In fact, things are so quiet on the campaign trail that the Globe‘s John Ibbitson is writing about the Tour de France. “Cycling is a heroic sport,” he gushes, and this year’s race is off to “a splendid start.” The crashes! The scenery! Um… the peletons! “The impossibly thin, impossibly strong young men of the tour subject themselves to more than 3,000 km of agony, with the threat of scraped flesh or broken bones present every second,” he writes, breathlessly. And now—bonus!—they’re probably not sticking needles in themselves at all hours of the day.
Who’s that old-timey dude with the scroll?
“Given the Conservatives’ policy of enhancing and respecting provincial powers, it’s surprising that [Stephen] Harper hasn’t enjoyed better relations with the premiers,” Barbara Yaffe writes in the Vancouver Sun, arguing that a noticeable federal presence would be most welcome at the upcoming premiers’ meeting in Quebec City. Particularly as traditional provincial identities are shifting—Newfoundland and Saskatchewan are newly prosperous, Ontario is struggling, Alberta is all by itself atop the pack, etc.—and new pan-Canadian challenges face the nation, she argues Harper’s “risk-averse” avoidance of premiers’ meetings abdicates his proper role of “helping to stabilize, lead and unify.”

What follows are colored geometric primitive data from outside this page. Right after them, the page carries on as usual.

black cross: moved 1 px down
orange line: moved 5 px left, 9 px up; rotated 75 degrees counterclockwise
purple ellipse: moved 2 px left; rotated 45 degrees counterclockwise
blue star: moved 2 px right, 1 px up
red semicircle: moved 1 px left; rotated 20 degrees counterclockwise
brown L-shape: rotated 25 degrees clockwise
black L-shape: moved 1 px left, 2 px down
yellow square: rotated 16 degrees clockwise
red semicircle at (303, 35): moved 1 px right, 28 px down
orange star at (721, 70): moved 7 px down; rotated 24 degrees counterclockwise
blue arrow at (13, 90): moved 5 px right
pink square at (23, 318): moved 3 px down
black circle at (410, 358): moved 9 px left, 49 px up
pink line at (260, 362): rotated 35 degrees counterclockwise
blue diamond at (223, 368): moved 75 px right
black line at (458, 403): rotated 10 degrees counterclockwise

In the Montreal Gazette, L. Ian MacDonald says with or without Harper’s presence, big things are going to get done in Quebec City—chiefly on interprovincial trade and labour mobility. For one thing, he says Jean Charest established the “right mood” (and this is the first we’ve heard of this) by dispatching “an actor dressed in the role of Samuel de Champlain to all the other legislatures, inviting their leaders to the conference.” (Who knew the “right mood” for a premiers’ meeting was farce?) Also, Charest ostensibly “sent a highly visible signal on reducing trade irritants last week when Quebec announced that it would permit yellow margarine in stores.” We’re not sure which idea—the historically important margarine armistice or the fancy-dress Champlain—is funnier, but we greatly enjoyed both.

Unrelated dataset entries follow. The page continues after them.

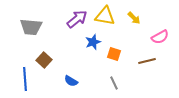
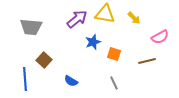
yellow triangle: moved 2 px up
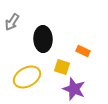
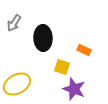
gray arrow: moved 2 px right, 1 px down
black ellipse: moved 1 px up
orange rectangle: moved 1 px right, 1 px up
yellow ellipse: moved 10 px left, 7 px down
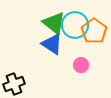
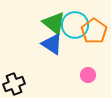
pink circle: moved 7 px right, 10 px down
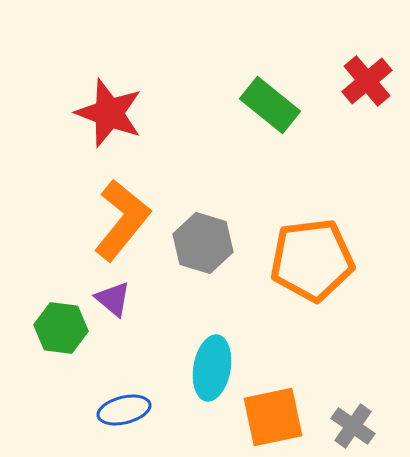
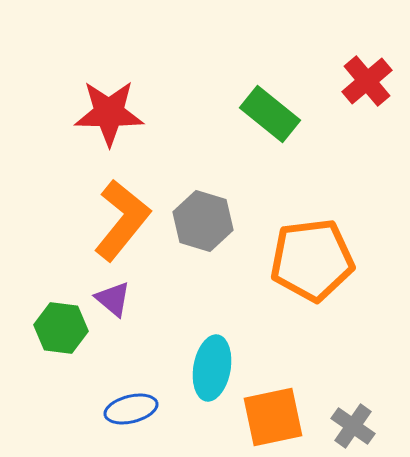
green rectangle: moved 9 px down
red star: rotated 20 degrees counterclockwise
gray hexagon: moved 22 px up
blue ellipse: moved 7 px right, 1 px up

It took years of squabbling between the government and the opposition to fill the position of British Columbia auditor-general, the Vancouver Sun‘s Vaughn Palmer notes, and when they finally agreed on John Doyle, who held a similar position in Western Australia, he ended up having to do his job from Perth while he recuperated from “major surgery.” But he’s in Victoria today to unveil what could be a political hot potato, says Palmer—a report on the controversial and, by the sounds of it, utterly Byzantine issue of “a government decision to remove 28,000 hectares of private land from provincial tree farm licences.”

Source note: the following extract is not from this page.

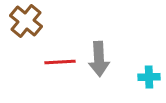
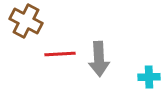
brown cross: rotated 12 degrees counterclockwise
red line: moved 8 px up
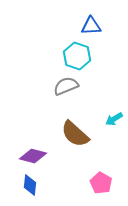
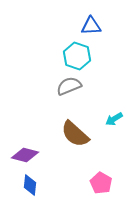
gray semicircle: moved 3 px right
purple diamond: moved 8 px left, 1 px up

The Ottawa Citizen‘s Dan Gardner looks at the controversial history of the Templeton Prize—a whopping $1.5 million award “announced at a United Nations press conference, …bestowed at a Buckingham Palace ceremony” and lavished with media attention. But except for the associated paycheque, Gardner says the prize—awarded to scientists who advance “research or discoveries about spiritual realities,” or, if you ask Richard Dawkins, to those who are “prepared to say something nice about religion”—is just one of many that advocacy groups hand out “to reward and advance a particular worldview.” And while the Templeton Foundation “has no involvement with ‘Intelligent Design’ and other crude forms of faith-based pseudo-science,” he believes its growing influence in academia is cause for concern.